PENSAMENTO(S) SIMPLES DO DIA – MDCXXXVIII
ANTÓNIO COSTA, O MITO DE SÍSIFO E A MENTIRA E A
DESFAÇATEZ… 9/01/2022
«Não estou aqui para reerguer os muros que
derrubei no passado». António Costa no debate com Jerónimo de Sousa.
António Costa devia ser condenado, enquanto
persistir em mentir, a erguer e derrubar – sim, foi ele que derrubou a
Geringonça – a erguer e derrubar um muro, de Berlim ou não, a exemplo e
inspirado no castigo do Mito de Sísifo, no qual Sísifo foi obrigado a
transportar um pedregulho até ao cimo do monte, para ele rolar por ele abaixo e
ter que o empurrar outra vez até ao pico repetidamente… e para cúmulo, castigo
para a eternidade…
António Costa é um político que falta
sistemáticamente à verdade, com efeito, não derrubou Muro de Berlim algum
porque ele sabia ab initio que não era possível uma aliança com partidos
totalitários não democráticos – só criou a ilusão de que o tinha feito – é como
tentar misturar água e azeite.
O resultado é conhecido, a Geringonça desfez-se, está
inoperacional e não se prevê que regresse ao activo nos tempos mais próximos,
se é que alguma vez será possível reeditá-la, e a ser, não será pela mão de
António Costa, há outro ilusionista na fila, preparado para mais um truque e, a
ter sucesso, para nos relegar para o último lugar da Europa, onde estivemos
muitos anos orgulhosamente sós…
É por isso que António Costa vir agora dizer que
não quer reerguer os muros que derrubou, é de uma desfaçatez a toda a prova e uma
maneira de dizer que não quer de novo a ostracização do PCP e do BE com que ele
acabou!
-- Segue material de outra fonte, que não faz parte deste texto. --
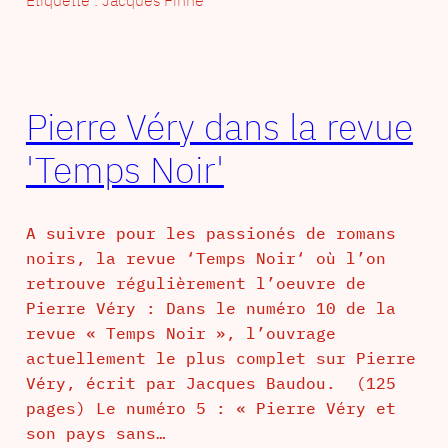
Pierre Véry dans la revue
'Temps Noir'
A suivre pour les passionés de romans
noirs, la revue ‘Temps Noir‘ où l’on
retrouve régulièrement l’oeuvre de
Pierre Véry : Dans le numéro 10 de la
revue « Temps Noir », l’ouvrage
actuellement le plus complet sur Pierre
Véry, écrit par Jacques Baudou. (125
pages) Le numéro 5 : « Pierre Véry et
son pays sans…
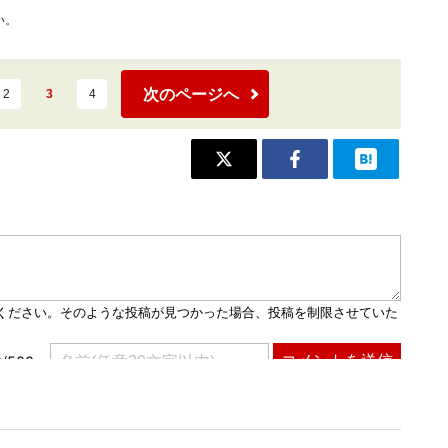
い。
次のページへ
2
3
4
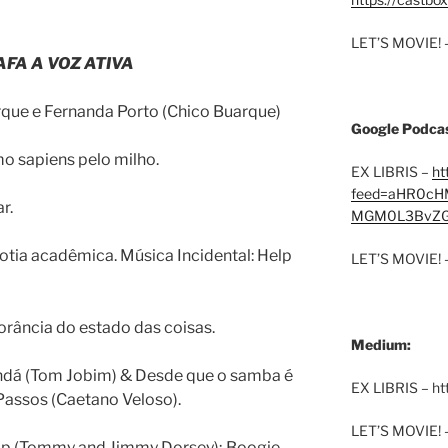
LET’S MOVIE! 
FA A VOZ ATIVA
rque e Fernanda Porto (Chico Buarque)
Google Podcas
o sapiens pelo milho.
EX LIBRIS –
ht
feed=aHR0cH
r.
MGM0L3BvZG
iotia acadêmica. Música Incidental: Help
LET’S MOVIE! 
orância do estado das coisas.
Medium:
andá (Tom Jobim) & Desde que o samba é
EX LIBRIS – h
Passos (Caetano Veloso).
LET’S MOVIE! 
mp (Tommy and Jimmy Dorsey); Boogie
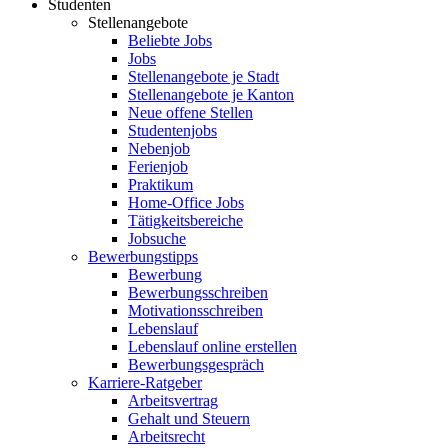
Studenten
Stellenangebote
Beliebte Jobs
Jobs
Stellenangebote je Stadt
Stellenangebote je Kanton
Neue offene Stellen
Studentenjobs
Nebenjob
Ferienjob
Praktikum
Home-Office Jobs
Tätigkeitsbereiche
Jobsuche
Bewerbungstipps
Bewerbung
Bewerbungsschreiben
Motivationsschreiben
Lebenslauf
Lebenslauf online erstellen
Bewerbungsgespräch
Karriere-Ratgeber
Arbeitsvertrag
Gehalt und Steuern
Arbeitsrecht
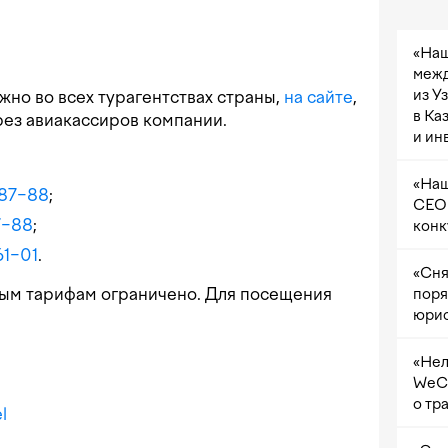
«Наш
межд
из У
но во всех турагентствах страны,
на сайте
,
в Ка
ерез авиакассиров компании.
и ин
«Наш
−87−88
;
CEO 
7−88
;
конк
61−01
.
«Сня
ным тарифам ограничено. Для посещения
поря
юрис
«Нел
WeCh
о тр
l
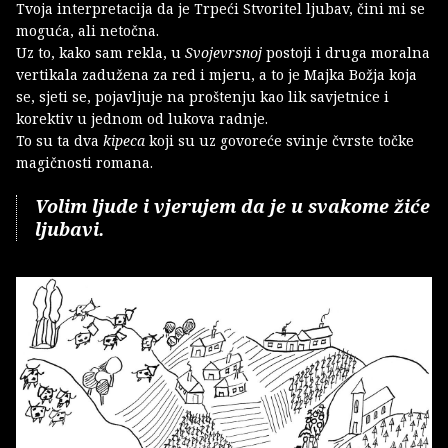
Tvoja interpretacija da je Trpeći Stvoritel ljubav, čini mi se
moguća, ali netočna.
Uz to, kako sam rekla, u
Svojevrsnoj
postoji i druga moralna
vertikala zadužena za red i mjeru, a to je Majka Božja koja
se, sjeti se, pojavljuje na proštenju kao lik savjetnice i
korektiv u jednom od lukova radnje.
To su ta dva
kipeca
koji su uz govoreće svinje čvrste točke
magičnosti romana.
Volim ljude i vjerujem da je u svakome žiće
ljubavi.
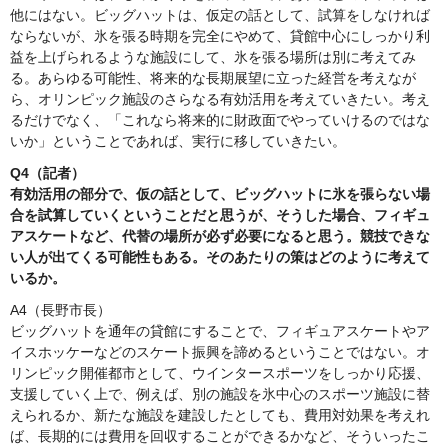
他にはない。ビッグハットは、仮定の話として、試算をしなければ
ならないが、氷を張る時期を完全にやめて、貸館中心にしっかり利
益を上げられるような施設にして、氷を張る場所は別に考えてみ
る。あらゆる可能性、将来的な長期展望に立った経営を考えなが
ら、オリンピック施設のさらなる有効活用を考えていきたい。考え
るだけでなく、「これなら将来的に財政面でやっていけるのではな
いか」ということであれば、実行に移していきたい。
Q4（記者）
有効活用の部分で、仮の話として、ビッグハットに氷を張らない場
合を試算していくということだと思うが、そうした場合、フィギュ
アスケートなど、代替の場所が必ず必要になると思う。競技できな
い人が出てくる可能性もある。そのあたりの策はどのように考えて
いるか。
A4（長野市長）
ビッグハットを通年の貸館にすることで、フィギュアスケートやア
イスホッケーなどのスケート振興を諦めるということではない。オ
リンピック開催都市として、ウインタースポーツをしっかり応援、
支援していく上で、例えば、別の施設を氷中心のスポーツ施設に替
えられるか、新たな施設を建設したとしても、費用対効果を考えれ
ば、長期的には費用を回収することができるかなど、そういったこ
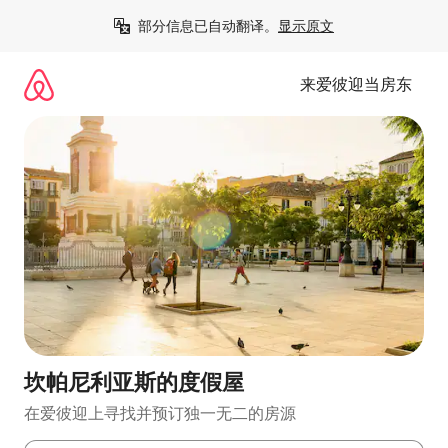
跳
部分信息已自动翻译。
显示原文
至
内
容
来爱彼迎当房东
坎帕尼利亚斯的度假屋
在爱彼迎上寻找并预订独一无二的房源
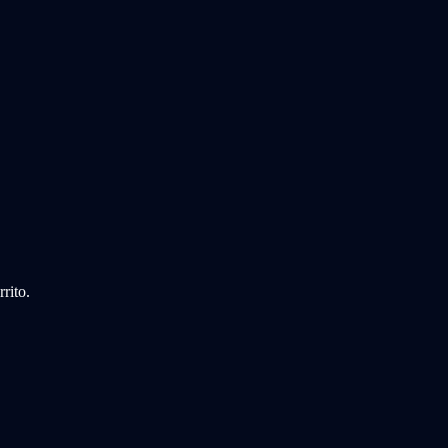
rito.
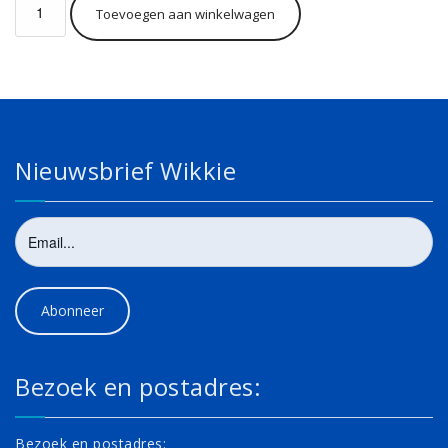
Toevoegen aan winkelwagen
2026-
3
aantal
Nieuwsbrief Wikkie
Bezoek en postadres:
Bezoek en postadres:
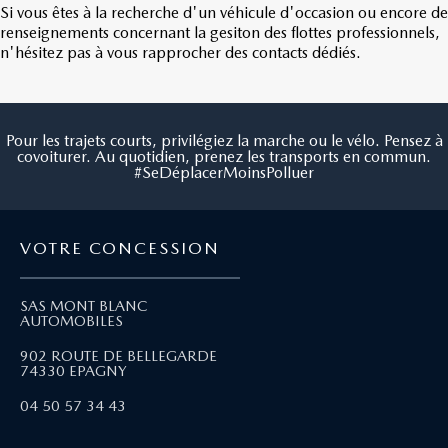
Si vous êtes à la recherche d'un véhicule d'occasion ou encore de
renseignements concernant la gesiton des flottes professionnels,
n'hésitez pas à vous rapprocher des contacts dédiés.
Pour les trajets courts, privilégiez la marche ou le vélo. Pensez à
covoiturer. Au quotidien, prenez les transports en commun.
#SeDéplacerMoinsPolluer
VOTRE CONCESSION
SAS MONT BLANC
AUTOMOBILES
902 ROUTE DE BELLEGARDE
74330 EPAGNY
04 50 57 34 43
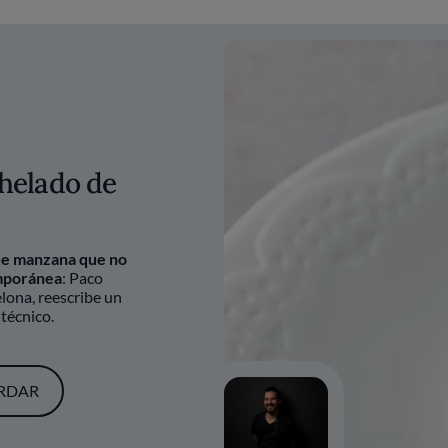
helado de
de manzana que no
emporánea
: Paco
ona, reescribe un
técnico.
RDAR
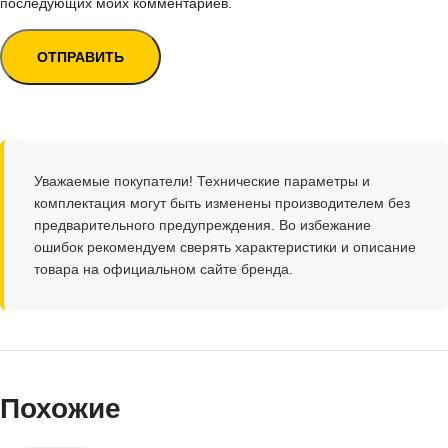
последующих моих комментариев.
Уважаемые покупатели! Технические параметры и
комплектация могут быть изменены производителем без
предварительного предупреждения. Во избежание
ошибок рекомендуем сверять характеристики и описание
товара на официальном сайте бренда.
Похожие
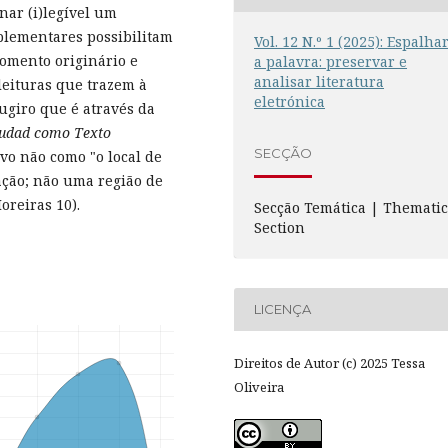
nar (i)legível um
plementares possibilitam
Vol. 12 N.º 1 (2025): Espalha
momento originário e
a palavra: preservar e
analisar literatura
leituras que trazem à
eletrónica
Sugiro que é através da
iudad como Texto
SECÇÃO
ivo não como "o local de
ação; não uma região de
reiras 10).
Secção Temática | Themati
Section
LICENÇA
Direitos de Autor (c) 2025 Tessa
Oliveira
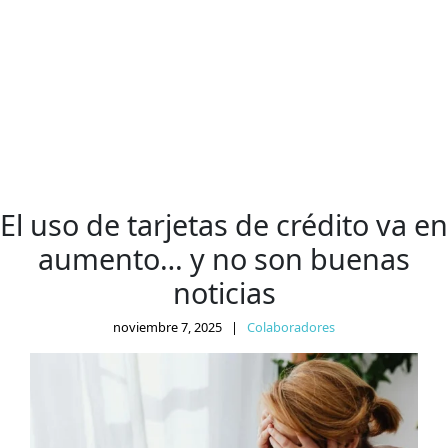
El uso de tarjetas de crédito va en
aumento… y no son buenas
noticias
noviembre 7, 2025
|
Colaboradores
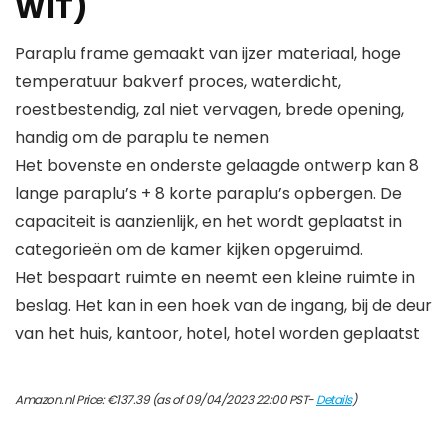
WIT)
Paraplu frame gemaakt van ijzer materiaal, hoge
temperatuur bakverf proces, waterdicht,
roestbestendig, zal niet vervagen, brede opening,
handig om de paraplu te nemen
Het bovenste en onderste gelaagde ontwerp kan 8
lange paraplu’s + 8 korte paraplu’s opbergen. De
capaciteit is aanzienlijk, en het wordt geplaatst in
categorieën om de kamer kijken opgeruimd.
Het bespaart ruimte en neemt een kleine ruimte in
beslag. Het kan in een hoek van de ingang, bij de deur
van het huis, kantoor, hotel, hotel worden geplaatst
Amazon.nl Price:
€
137.39
(as of 09/04/2023 22:00 PST-
Details
)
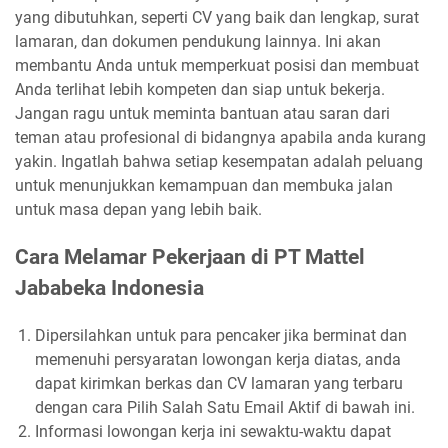
yang dibutuhkan, seperti CV yang baik dan lengkap, surat
lamaran, dan dokumen pendukung lainnya. Ini akan
membantu Anda untuk memperkuat posisi dan membuat
Anda terlihat lebih kompeten dan siap untuk bekerja.
Jangan ragu untuk meminta bantuan atau saran dari
teman atau profesional di bidangnya apabila anda kurang
yakin. Ingatlah bahwa setiap kesempatan adalah peluang
untuk menunjukkan kemampuan dan membuka jalan
untuk masa depan yang lebih baik.
Cara Melamar Pekerjaan di PT Mattel
Jababeka Indonesia
Dipersilahkan untuk para pencaker jika berminat dan
memenuhi persyaratan lowongan kerja diatas, anda
dapat kirimkan berkas dan CV lamaran yang terbaru
dengan cara Pilih Salah Satu Email Aktif di bawah ini.
Informasi lowongan kerja ini sewaktu-waktu dapat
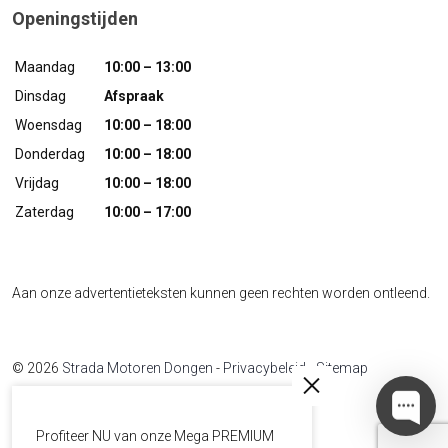
Openingstijden
Maandag
10:00 – 13:00
Dinsdag
Afspraak
Woensdag
10:00 – 18:00
Donderdag
10:00 – 18:00
Vrijdag
10:00 – 18:00
Zaterdag
10:00 – 17:00
Aan onze advertentieteksten kunnen geen rechten worden ontleend.
© 2026
Strada Motoren Dongen
-
Privacybeleid
-
Sitemap
Developed by
The Sequel
Profiteer NU van onze Mega PREMIUM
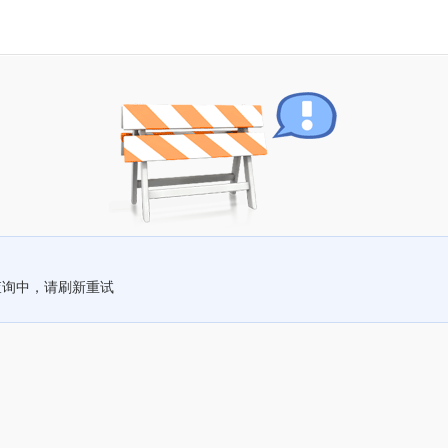
查询中，请刷新重试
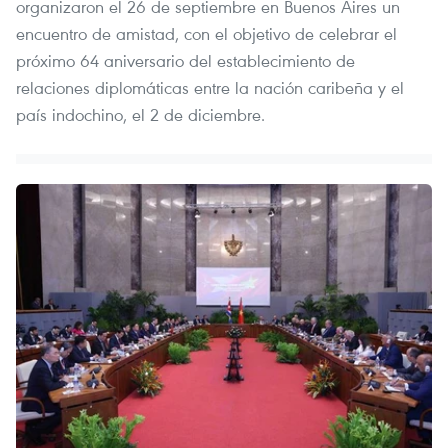
organizaron el 26 de septiembre en Buenos Aires un
encuentro de amistad, con el objetivo de celebrar el
próximo 64 aniversario del establecimiento de
relaciones diplomáticas entre la nación caribeña y el
país indochino, el 2 de diciembre.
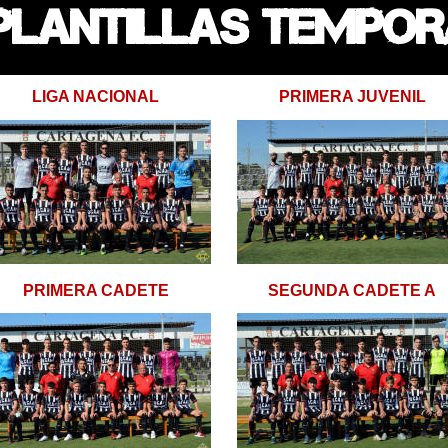
PLANTILLAS TEMPORA
LIGA NACIONAL
PRIMERA JUVENIL
PRIMERA CADETE
SEGUNDA CADETE A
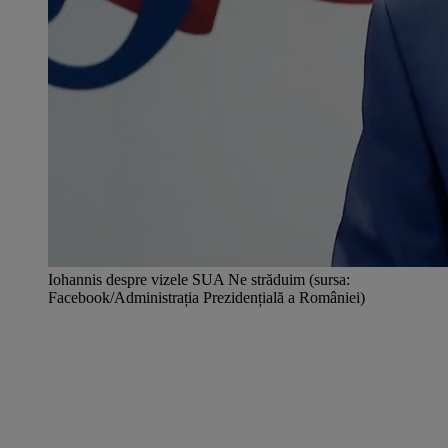
Iohannis despre vizele SUA Ne străduim (sursa:
Facebook/Administrația Prezidențială a României)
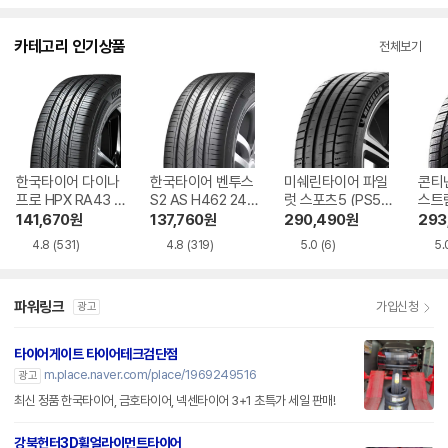
카테고리 인기상품
전체보기
한국타이어 다이나
한국타이어 벤투스
미쉐린타이어 파일
콘티
프로 HPX RA43 2
S2 AS H462 245/
럿 스포츠5 (PS5)
스트
35/55R19
45R18
255/35R19
스 D
141,670
원
137,760
원
290,490
원
293
40R
4.8
(531)
4.8
(319)
5.0
(6)
5.
파워링크
가입신청
광고
타이어게이트 타이어테크검단점
m.place.naver.com/place/1969249516
광고
최신 정품 한국타이어, 금호타이어, 넥센타이어 3+1 초특가 세일 판매!
강북헌터3D휠얼라이먼트타이어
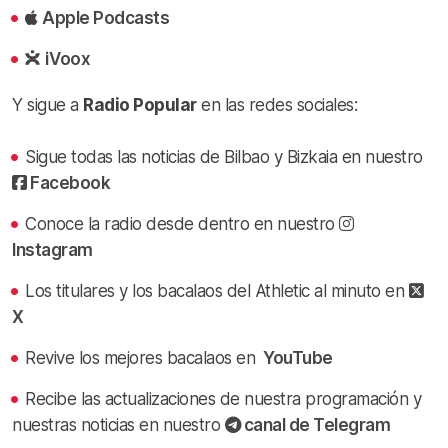
Apple Podcasts
iVoox
Y sigue a
Radio Popular
en las redes sociales:
Sigue todas las noticias de Bilbao y Bizkaia en nuestro
Facebook
Conoce la radio desde dentro en nuestro
Instagram
Los titulares y los bacalaos del Athletic al minuto en
X
Revive los mejores bacalaos en
YouTube
Recibe las actualizaciones de nuestra programación y
nuestras noticias en nuestro
canal de Telegram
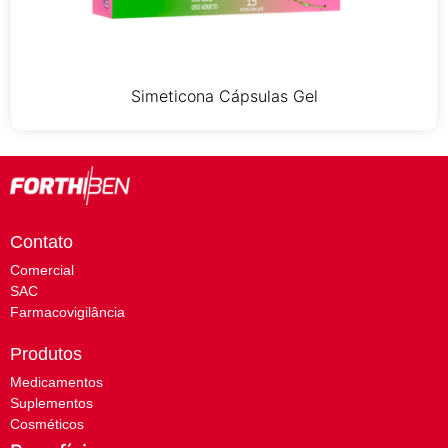
Simeticona Cápsulas Gel
Contato
Comercial
SAC
Farmacovigilância
Produtos
Medicamentos
Suplementos
Cosméticos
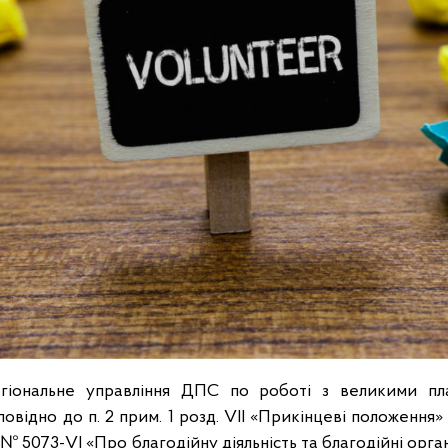
гіональне управління ДПС по роботі з великими пл
повідно до п. 2 прим. 1 розд. VII «Прикінцеві положення»
№ 5073-VI «Про благодійну діяльність та благодійні органі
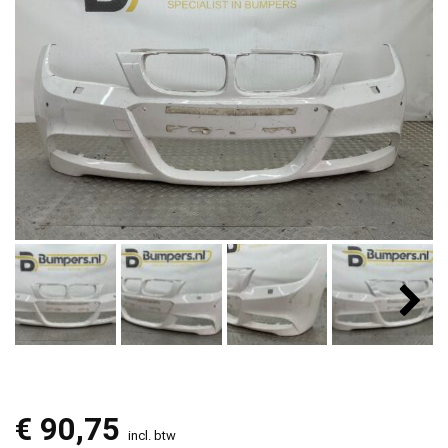
€
90,75
incl. btw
Ora, sendo assim, pergunta-se; por que motivo Costa não faz outra vez
uma Geringonça?
A resposta é fácil, seria o descrédito total, o
que faria Costa se ganhasse as próximas eleições e quando apresentasse o
próximo OE-22, que tinha afirmado ad nauseam que tinha ido até ao limite
daquilo que o Governo PS poderia ceder responsavelmente? Agora poderia is mais
além? Poderia ceder às reivindicações dos seus antigos “compagnons de route”,
PCP e BE e ser irresponsável? E a Europa ia deixar?
Eu cá por mim, castigava-o, para além de o pôr a
trolha, a fazer e desfazer muros para aprender, obrigava-o também a ler a
mitologia grega, pelo menos, ganhava alguma coisa; inculto ficaria sempre, mas
seguramente, menos um bocadinho…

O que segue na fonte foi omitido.